- Za 10 lat w Bułgarii może zabraknąć dobrze wykształconych fizyków, chemików i inżynierów budowy maszyn. Głównym powodem jest brak zainteresowania tymi dyscyplinami. Około 41% studentów decyduje się studiować prawo, ekonomię czy administrację. Rozwiązanie tej kwestii jest jednym z celów przyszłej strategii rozwoju szkolnictwa wyższego. – oświadczyła dyrektor departamentu w Ministerstwie Edukacji i NaukiMaria Fartunowa.
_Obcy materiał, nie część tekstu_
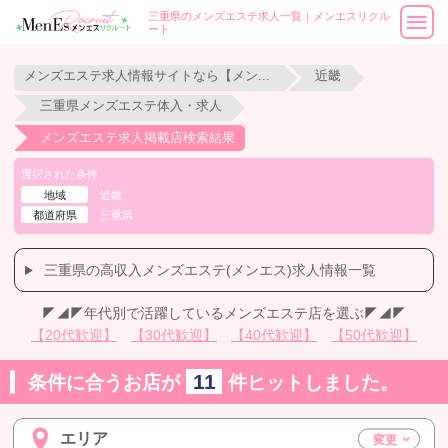
三重県のメンズエステ求人一覧｜メンエスリクル
ート
メンズエステ求人情報サイトなら【メンエスリクルート】
近畿
三重県メンズエステ体入・求人
メンズエステ求人掲載店検索結果
選択された条件
地域
近畿
都道府県
三重県
三重県の高収入メンズエステ(メンエス)求人情報一覧
◤◢◤年代別で活躍しているメンズエステ店を選ぶ◤◢◤
【20代歓迎】
【30代歓迎】
【40代歓迎】
【50代歓迎】
11
条件に合うお店が
件ヒットしました。
エリア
Wraz z wiceminister Atanską Tanewą przedstawiły projekt strategii, który zostanie omówiony i uzupełniony do końca maja 2014 roku.
- Ponieważ tylko 30% absolwentów realizuje się w swojej specjalizacji, jak również z powodu niżu demograficznego, liczba kandydatów na studia w zeszłym roku spadła do 15 tys. Kariera naukowa nie jest atrakcyjna dla młodych ludzi, dlatego doktorantów ze wszystkich 51 uczelni w kraju jest tylko 10 tys. – wyjasniła Fartunowa.
Główne założenia ministerstwa co do planowanej reformy to zapewnienie mniej restrykcyjnej rekrutacji na uczelnie wyższe i ścisłą kontrolę nad absolwentami. Rozpatrywany jest wariant akredytacji wyższych uczelni przy udziale międzynarodowych ekspertów. Rektorzy Uniwersytetu Ekonomicznego, prof. Płamen Iliew i Akademii Marynarki Wojennej im. N.J. Wapcarowa, prof. Bojan Mednikarow proponują zmianę systemu ratingowego, przez który przechodzi 75% środków uczelni, ponieważ uniwersytety w kraju nie mogą konkurować z Sofią, gdzie skoncentrowana jest największa ilość firm i jednostek administracyjnych.
- Tracimy rynki zewnęrzne. Azja i Turcja, na które liczyliśmy, są już daleko przed nami w kwestii edukacji. Państwo powinno wskazać nowe rynki strategiczne. – twierdzi prezes Wolnego Uniwersytetu im. Czernorizca Chrabra w Warnie, prof. Anna Nedjalkowa.
Rektorzy przyjęli ideę Ministerstwa Edukacji i Szkolnictwa Wyższego wprowadzenia mieszanego finansowania uniwersytetów.